Please retype every entry as written, and keep the pictures out.
═════ Records supplied ═════
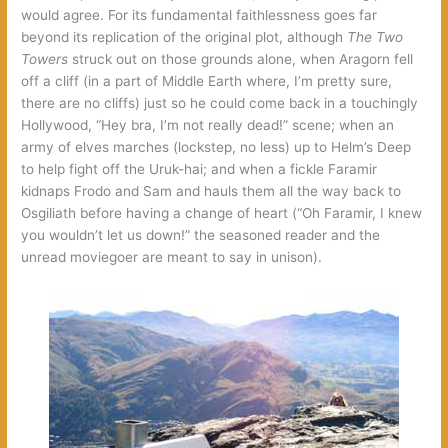
would agree. For its fundamental faithlessness goes far
beyond its replication of the original plot, although
The Two
Towers
struck out on those grounds alone, when Aragorn fell
off a cliff (in a part of Middle Earth where, I’m pretty sure,
there are no cliffs) just so he could come back in a touchingly
Hollywood, “Hey bra, I’m not really dead!” scene; when an
army of elves marches (lockstep, no less) up to Helm’s Deep
to help fight off the Uruk-hai; and when a fickle Faramir
kidnaps Frodo and Sam and hauls them all the way back to
Osgiliath before having a change of heart (“Oh Faramir, I knew
you wouldn’t let us down!” the seasoned reader and the
unread moviegoer are meant to say in unison).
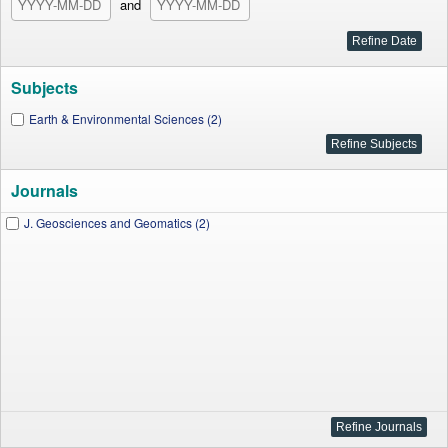
and
Subjects
Earth & Environmental Sciences (2)
Journals
J. Geosciences and Geomatics (2)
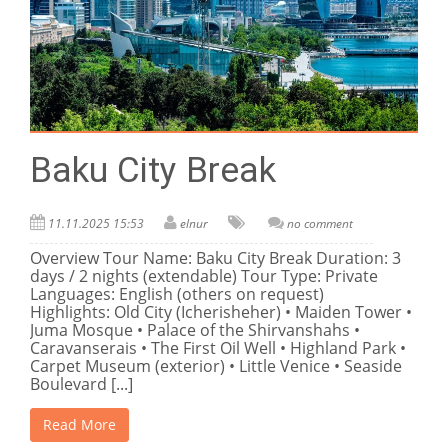
Baku City Break
11.11.2025 15:53
elnur
no comment
Overview Tour Name: Baku City Break Duration: 3
days / 2 nights (extendable) Tour Type: Private
Languages: English (others on request)
Highlights: Old City (Icherisheher) • Maiden Tower •
Juma Mosque • Palace of the Shirvanshahs •
Caravanserais • The First Oil Well • Highland Park •
Carpet Museum (exterior) • Little Venice • Seaside
Boulevard [...]
Read More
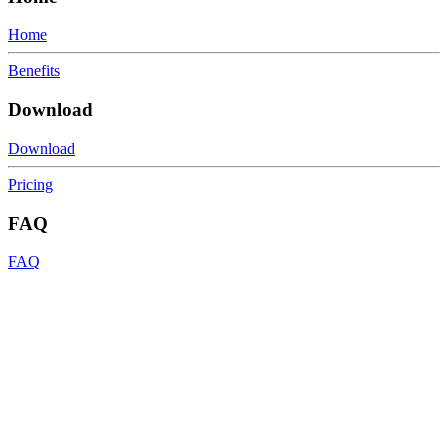
Home
Benefits
Download
Download
Pricing
FAQ
FAQ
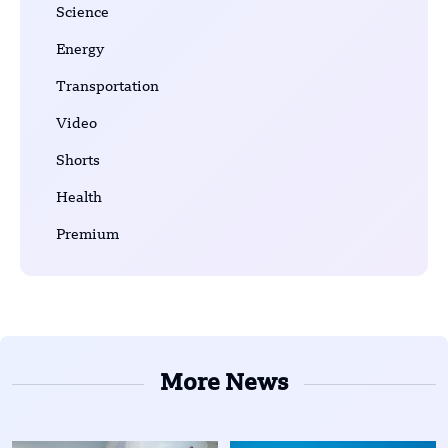
Science
Energy
Transportation
Video
Shorts
Health
Premium
More News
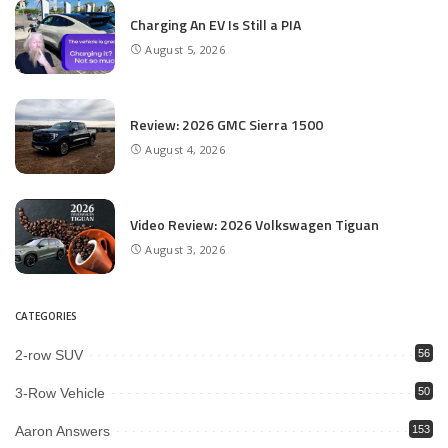
Charging An EV Is Still a PIA
August 5, 2026
Review: 2026 GMC Sierra 1500
August 4, 2026
Video Review: 2026 Volkswagen Tiguan
August 3, 2026
CATEGORIES
2-row SUV
56
3-Row Vehicle
50
Aaron Answers
153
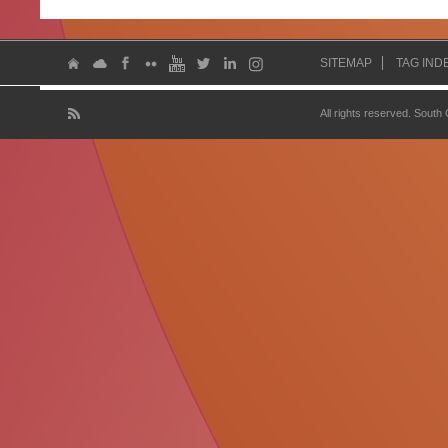
SITEMAP
TAG IND
All rights reserved. South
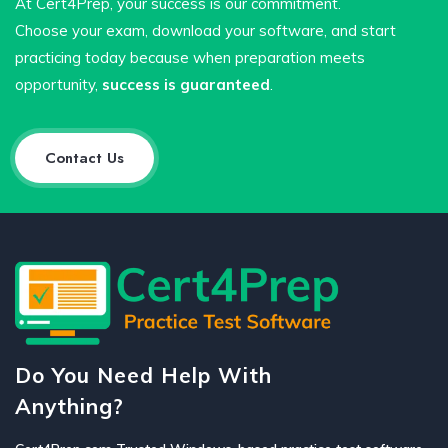
At Cert4Prep, your success is our commitment.
Choose your exam, download your software, and start
practicing today because when preparation meets
opportunity,
success is guaranteed
.
Contact Us
Do You Need Help With
Anything?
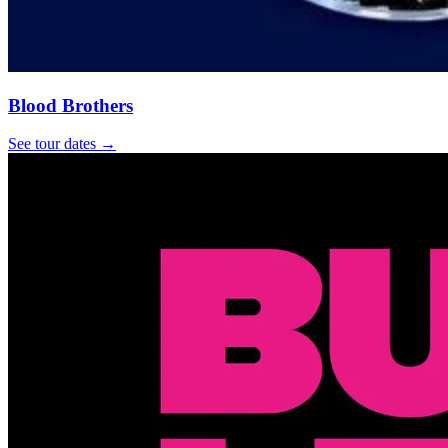
Blood Brothers
See tour dates
→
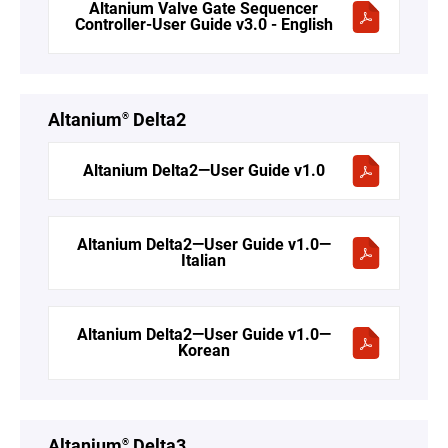
Altanium Valve Gate Sequencer
Controller-User Guide v3.0 - English
Altanium
Delta2
®
Altanium Delta2—User Guide v1.0
Altanium Delta2—User Guide v1.0—
Italian
Altanium Delta2—User Guide v1.0—
Korean
Altanium
Delta3
®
═════
§ **Answer area**:
would agree. For its fundamental faithlessness goes far
beyond its replication of the original plot, although
The Two
Towers
struck out on those grounds alone, when Aragorn fell
off a cliff (in a part of Middle Earth where, I’m pretty sure,
there are no cliffs) just so he could come back in a touchingly
Hollywood, “Hey bra, I’m not really dead!” scene; when an
army of elves marches (lockstep, no less) up to Helm’s Deep
to help fight off the Uruk-hai; and when a fickle Faramir
kidnaps Frodo and Sam and hauls them all the way back to
Osgiliath before having a change of heart (“Oh Faramir, I knew
you wouldn’t let us down!” the seasoned reader and the
unread moviegoer are meant to say in unison).
and
Subjects
Earth & Environmental Sciences (2)
Journals
J. Geosciences and Geomatics (2)
Baku City Break
11.11.2025 15:53
elnur
no comment
Overview Tour Name: Baku City Break Duration: 3
days / 2 nights (extendable) Tour Type: Private
Languages: English (others on request)
Highlights: Old City (Icherisheher) • Maiden Tower •
Juma Mosque • Palace of the Shirvanshahs •
Caravanserais • The First Oil Well • Highland Park •
Carpet Museum (exterior) • Little Venice • Seaside
Boulevard [...]
Read More
Home
Benefits
Download
Download
Pricing
FAQ
FAQ
Science
Energy
Transportation
Video
Shorts
Health
Premium
More News
Charging An EV Is Still a PIA
August 5, 2026
Review: 2026 GMC Sierra 1500
August 4, 2026
Video Review: 2026 Volkswagen Tiguan
August 3, 2026
CATEGORIES
2-row SUV
56
3-Row Vehicle
50
Aaron Answers
153
SITEMAP
TAG IND
All rights reserved. South
At Cert4Prep, your success is our commitment.
Choose your exam, download your software, and start
practicing today because when preparation meets
opportunity,
success is guaranteed
.
Contact Us
Do You Need Help With
Anything?
Blood Brothers
See tour dates
→
Altanium Valve Gate Sequencer
Controller-User Guide v3.0 - English
Altanium
Delta2
®
Altanium Delta2—User Guide v1.0
Altanium Delta2—User Guide v1.0—
Italian
Altanium Delta2—User Guide v1.0—
Korean
Altanium
Delta3
®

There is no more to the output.